Há filmes que nos fazem pensar, sem que tenhamos esperado por isso. Alguns conseguem essa façanha de mesmo não sendo especialmente bons, inéditos, artisticamente destacados, ou vindos de criadores famosos. Às vezes, basta o fato de lançarem uma nova luz sobre velhas questões, ou de saberem nos levar, mesmo que sem querer, a um mundo diferente do nosso. Recentemente assistindo ao despretensioso filme Stake Land, acabei encontrando não só um entretenimento de boa qualidade, mas alguns pontos para se refletir também.

Neste filme de terror de 2010, a peculiaridade já começa pelo próprio gênero. Apesar de estarem presentes todo o clima e os elementos necessários a um filme do tipo, algo chama a atenção a um observador mais atento, desde o princípio. O diretor Jim Mickle procurou (sabiamente, a meu ver) contemplar a história de uma forma mais intimista, com a câmera reproduzindo o olhar sensível e o "tempo para respirar" muito mais comum nos filmes de drama do que nos frenéticos e simplistas filmes de terror com os quais esse poderia ser facilmente confundido. Ao escolher esse caminho, Mickle conseguiu pontos a mais, elevando do que poderia ser apenas mais um filme do gênero "epidemia de vampiros bestiais" para um patamar acima. O resultado é uma jornada melancólica e pós-apocalíptica com tons de A Estrada e O Livro de Eli,  onde o foco principal não está nos famigerados vampiros, mas na busca por um local melhor para se viver, numa sociedade que desmorona completamente.

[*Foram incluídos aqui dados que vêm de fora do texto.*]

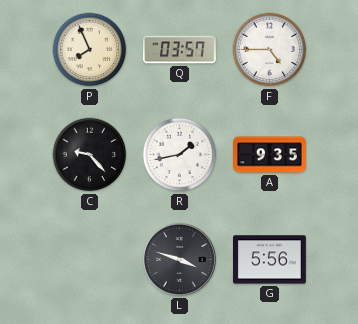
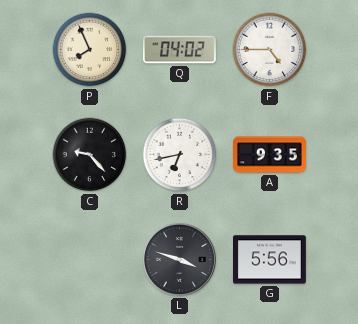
Q: 03:57 -> 04:02
R: 1:43 -> 6:43
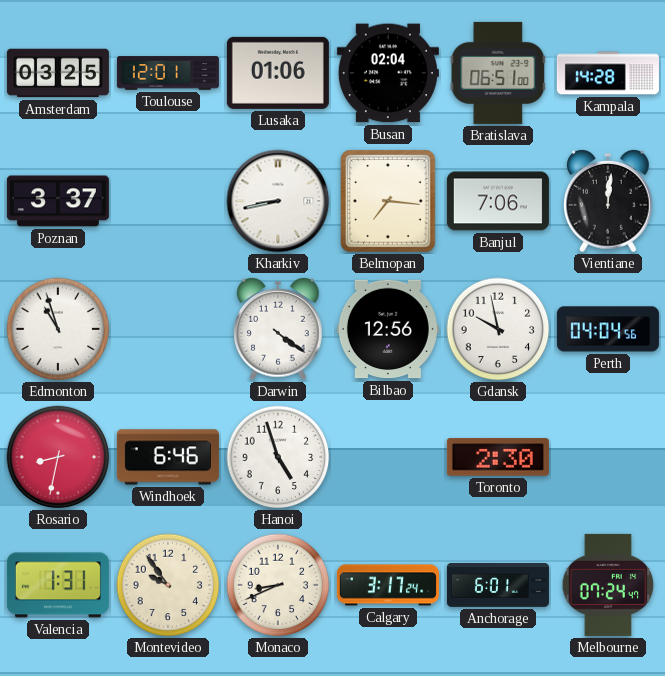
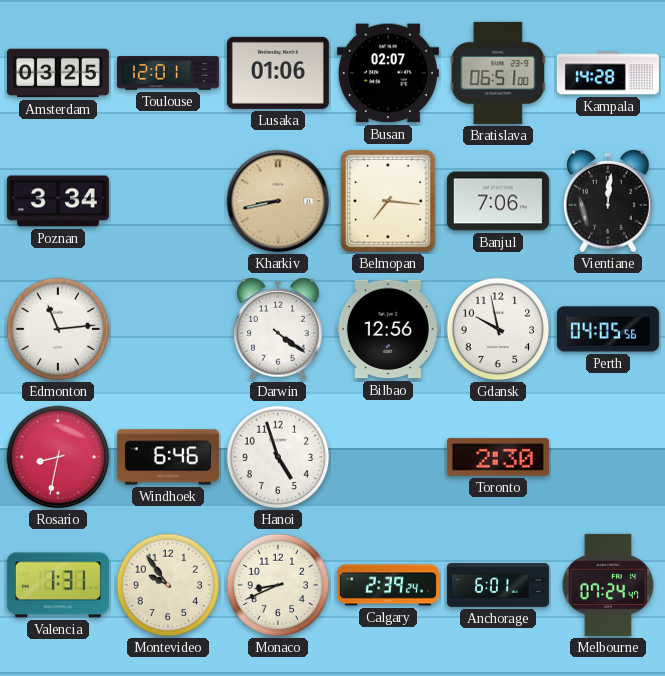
Busan: 02:04 -> 02:07
Poznan: 3:37 -> 3:34
Kharkiv dial: white -> champagne
Edmonton: 10:57 -> 11:14
Perth: 04:04 -> 04:05
Calgary: 3:17 -> 2:39
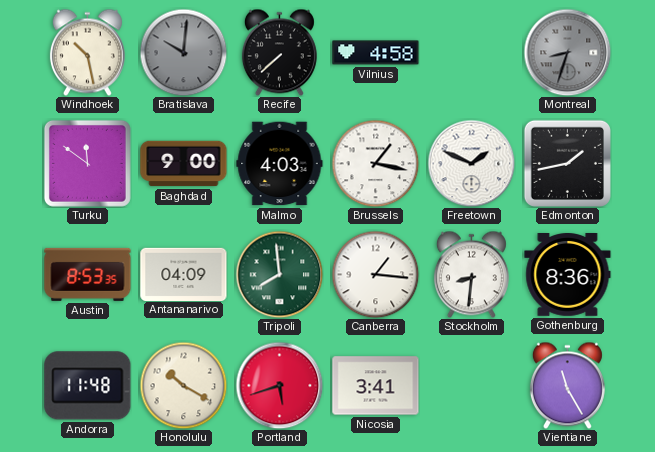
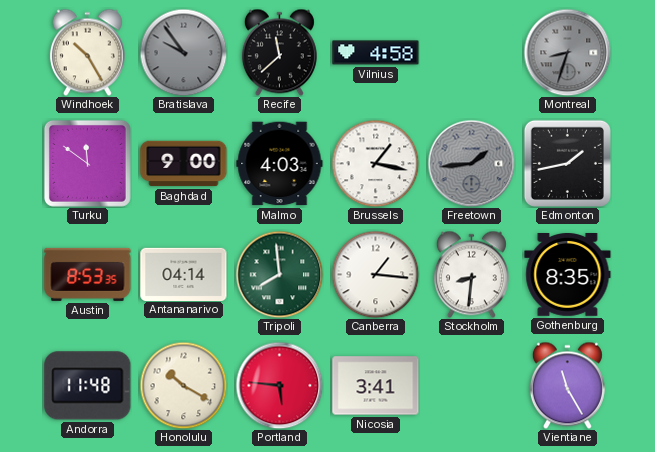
Windhoek: 10:28 -> 10:25
Bratislava: 10:01 -> 9:54
Recife: 7:38 -> 11:38
Freetown: 1:49 -> 1:44
Freetown dial: white -> grey
Antananarivo: 04:09 -> 04:14
Gothenburg: 8:36 -> 8:35
Portland: 5:42 -> 5:46
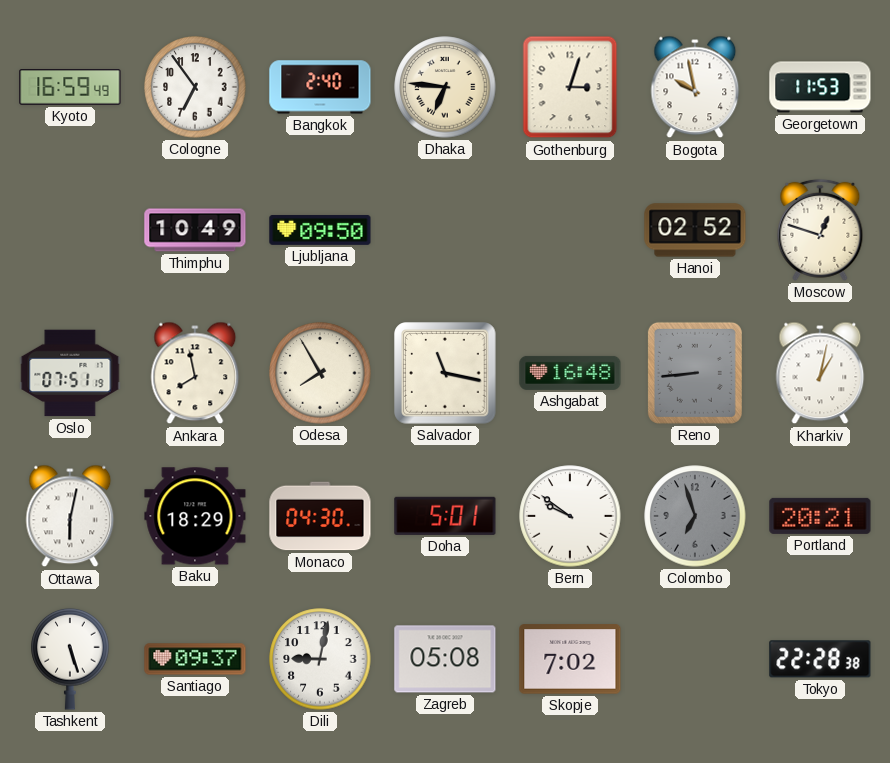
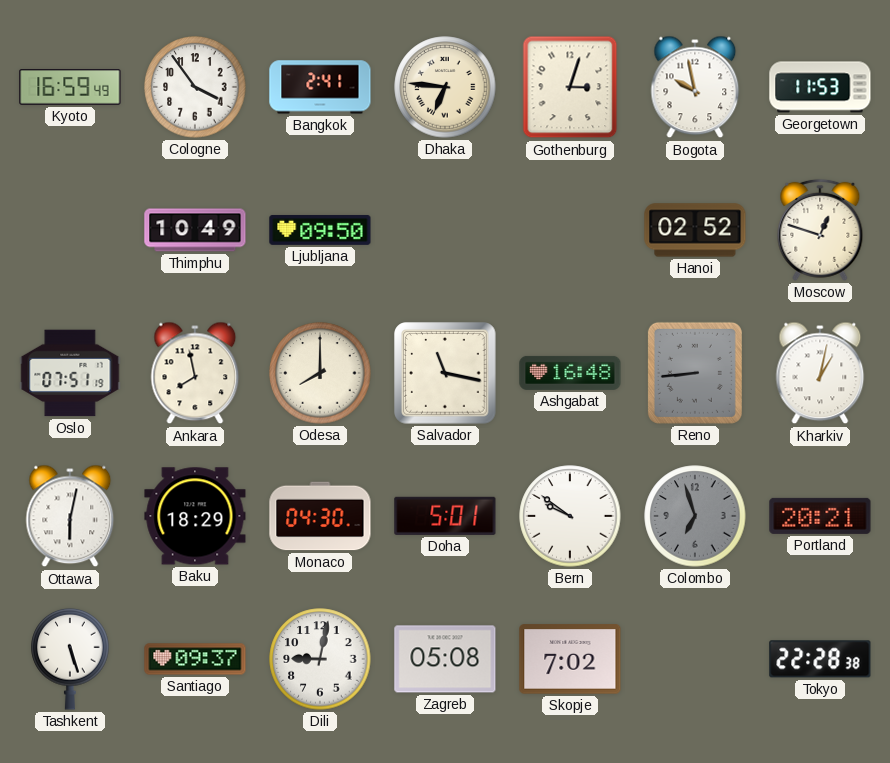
Cologne: 6:54 -> 3:54
Bangkok: 2:40 -> 2:41
Odesa: 7:55 -> 8:00
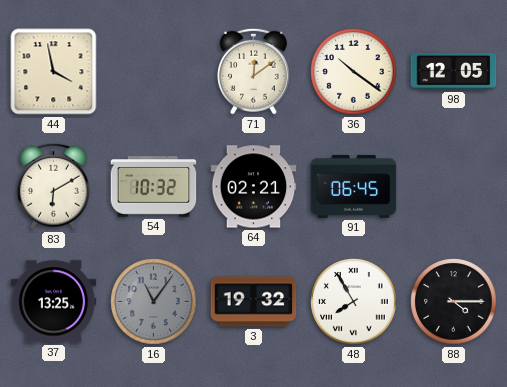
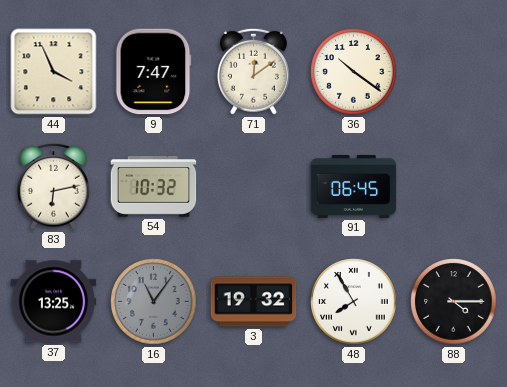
44: 3:58 -> 3:56
9: none -> 7:47
98: 12:05 -> none
83: 6:10 -> 6:13
64: 02:21 -> none
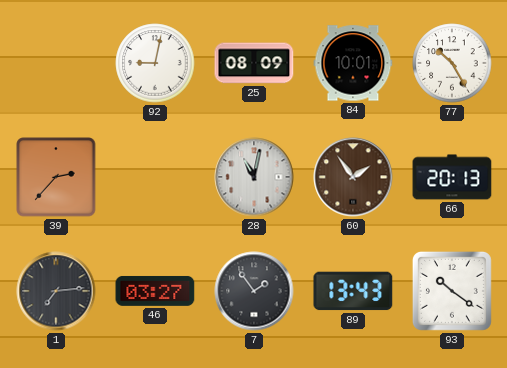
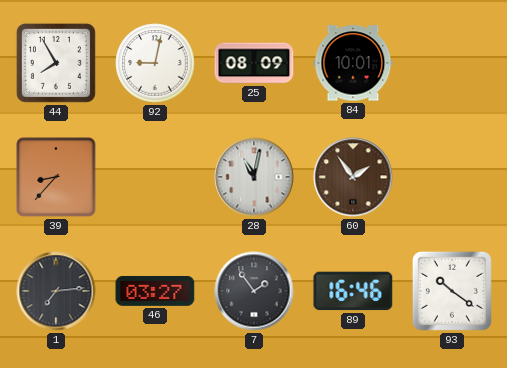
44: none -> 7:55
77: 10:25 -> none
39: 2:37 -> 8:37
66: 20:13 -> none
89: 13:43 -> 16:46
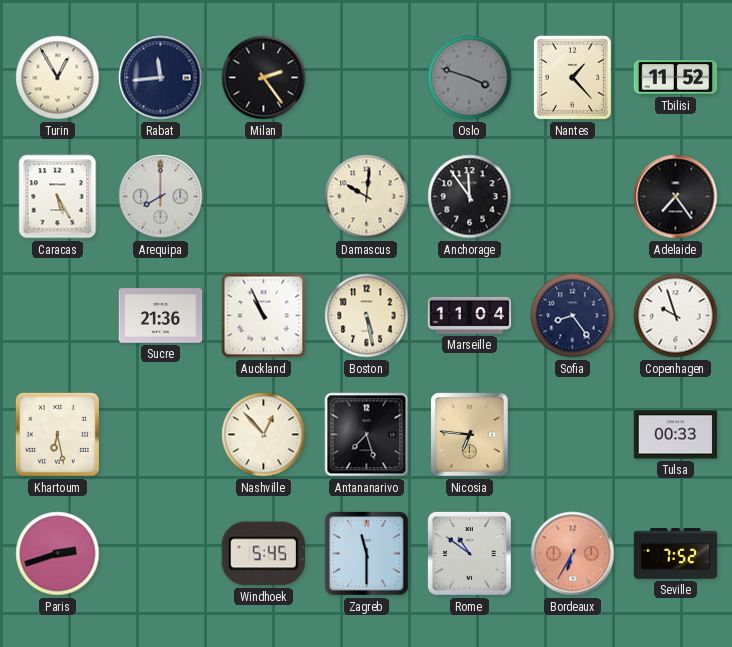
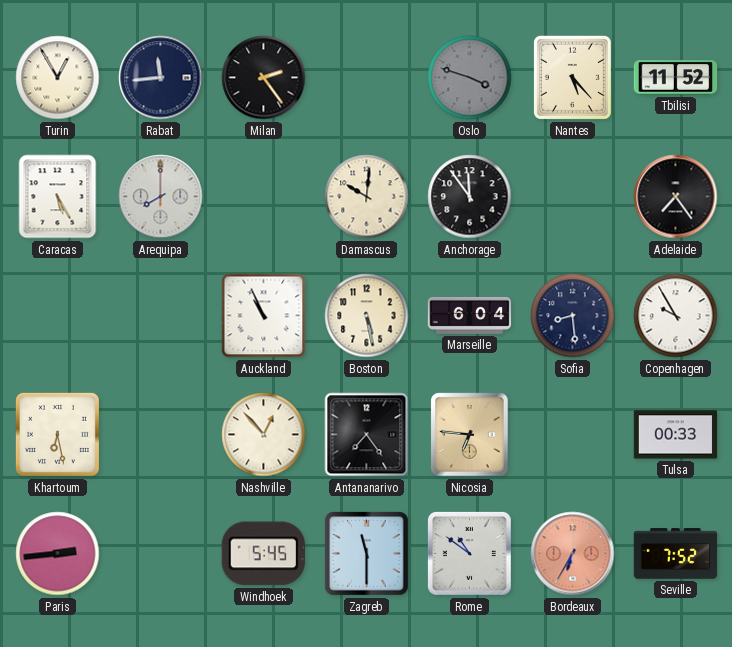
Nantes: 1:23 -> 5:23
Sucre: 21:36 -> none
Marseille: 11:04 -> 6:04
Sofia: 8:24 -> 8:29
Copenhagen: 9:57 -> 9:55
Antananarivo: 7:27 -> 7:24
Paris: 2:42 -> 2:44
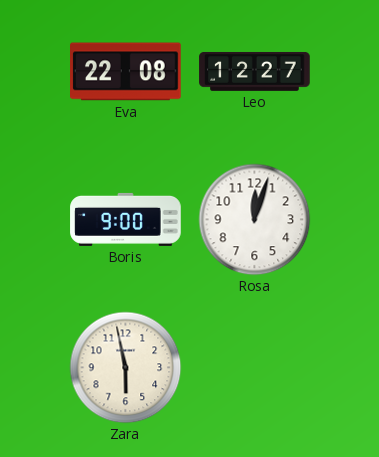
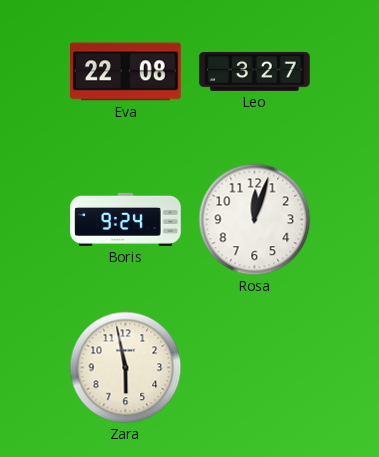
Leo: 12:27 -> 3:27
Boris: 9:00 -> 9:24
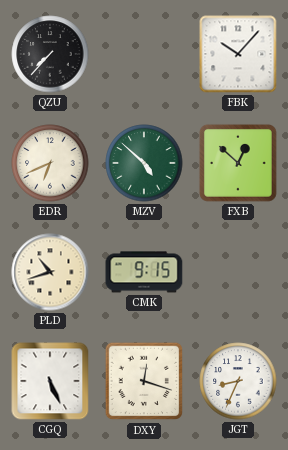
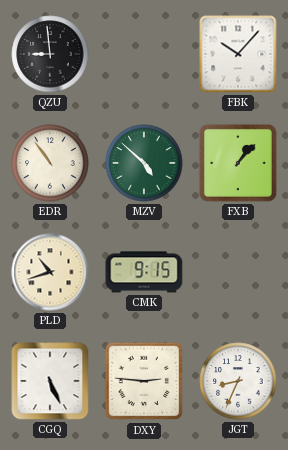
QZU: 7:37 -> 8:59
EDR: 6:41 -> 10:54
FXB: 12:52 -> 1:07
DXY: 12:18 -> 2:46
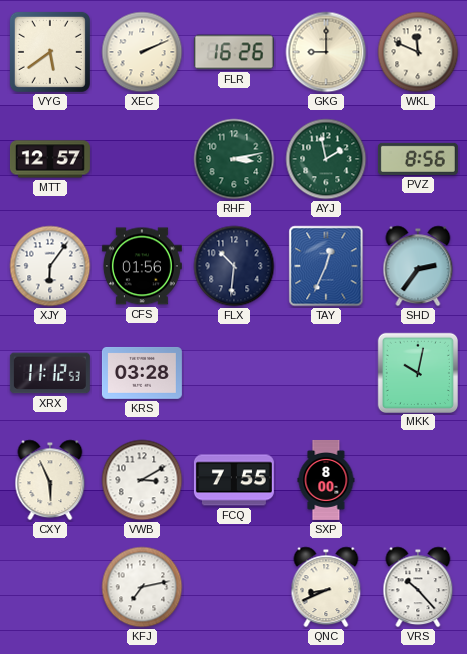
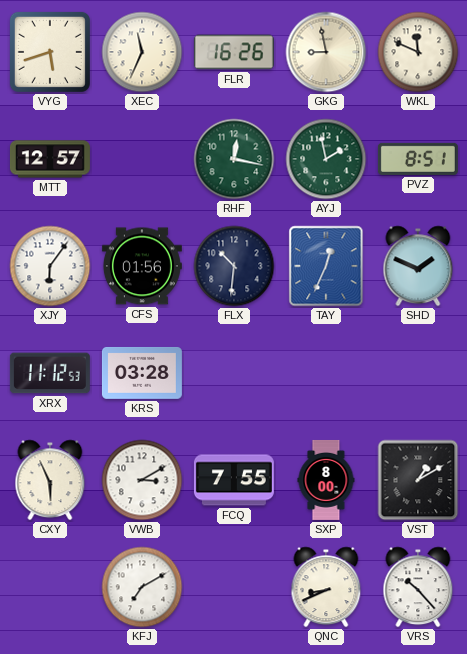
VYG: 5:39 -> 5:42
XEC: 2:11 -> 11:34
GKG: 9:00 -> 8:58
RHF: 3:13 -> 12:17
PVZ: 8:56 -> 8:51
SHD: 2:36 -> 1:49
MKK: 10:02 -> none
VST: none -> 1:10
KFJ: 7:13 -> 7:10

É justamente aí que começa a parte "para pensar" que mencionei no início do texto. Vemos que os criadores Jim Mickle e Nick Damici (respectivamente diretor, co-roteiristas e ator principal) conseguiram fazer dentro de um filme de terror que poderia ser visto somente como isso, uma alegoria bastante precisa e ácida do atual momento dos Estados Unidos da América. Temos o jovem Martin, que representa o futuro, o inseguro e despreparado jovem americano comum, criado com a intenção de ser e viver feliz, mas completamente incerto de seu amanhã. Martin acompanha e é orientado (e protegido) pelo misterioso Mister, a epítome do passado americano, o cowboy calado, o guerreiro cuja única função é sobreviver, o homem que faz o que um homem tem que fazer e que já não vê lugar para si no mundo caótico em que vive. A sociedade em total ruína, os vampiros perambulando pelo país como meros animais que se alimentam do sangue das pessoas comuns, seriam algo como  a parcela da sociedade atual perdida para o crime e as drogas, ou em última análise, para a própria imbecilidade, improdutividade e desemprego crescente daquela sociedade. E no cenário do ideologicamente atrasado meio-oeste americano, outras alegorias tomam forma: o fanatismo religioso, as seitas que surgem utilizando o nome de um Deus que aparentemente virou o rosto para outro lado. O que ainda não foi  consumido pela destruição bestial dos vampiros é dominado por seitas que usam o nome de Deus para buscar seus próprios objetivos insanos, uma representação clara do retrocesso e da ultra-religiosidade direitista ferrenha que volta e meia deixa os próprios EUA perplexos. As seitas do filme representam bem o nosso momento atual, não só nos EUA mas em todos os países onde neopentecostais e diversas outras denominações cristãs,  florescem com sua canhestrice, preconceitos arraigados, e a busca por óbvios interesses financeiros que apenas a seus líderes carismáticos interessam.

E onde está a solução? De forma ao mesmo tempo inteligente e autocrítica, o roteiro evidencia que a viagem sempre em direção ao norte é a forma de desistir de todo aquele país destroçado, que não se cumpriu. No norte, está a "terra prometida", está o Canadá. É o americano sendo obrigado a desconstruir toda a sua auto-imagem e arrogância. O filme acerta em mostrar um punhado de sobreviventes atravessando milhas e milhas de amargura em direção ao antes desprezado vizinho, agora transformado na única esperança de algum futuro melhor. Como eu disse antes, é bom encontrar no meio de uma diversão despretensiosa, algo que nos faça pensar. Stake Land, um filme que merece ser comentado por conta dessa boa surpresa.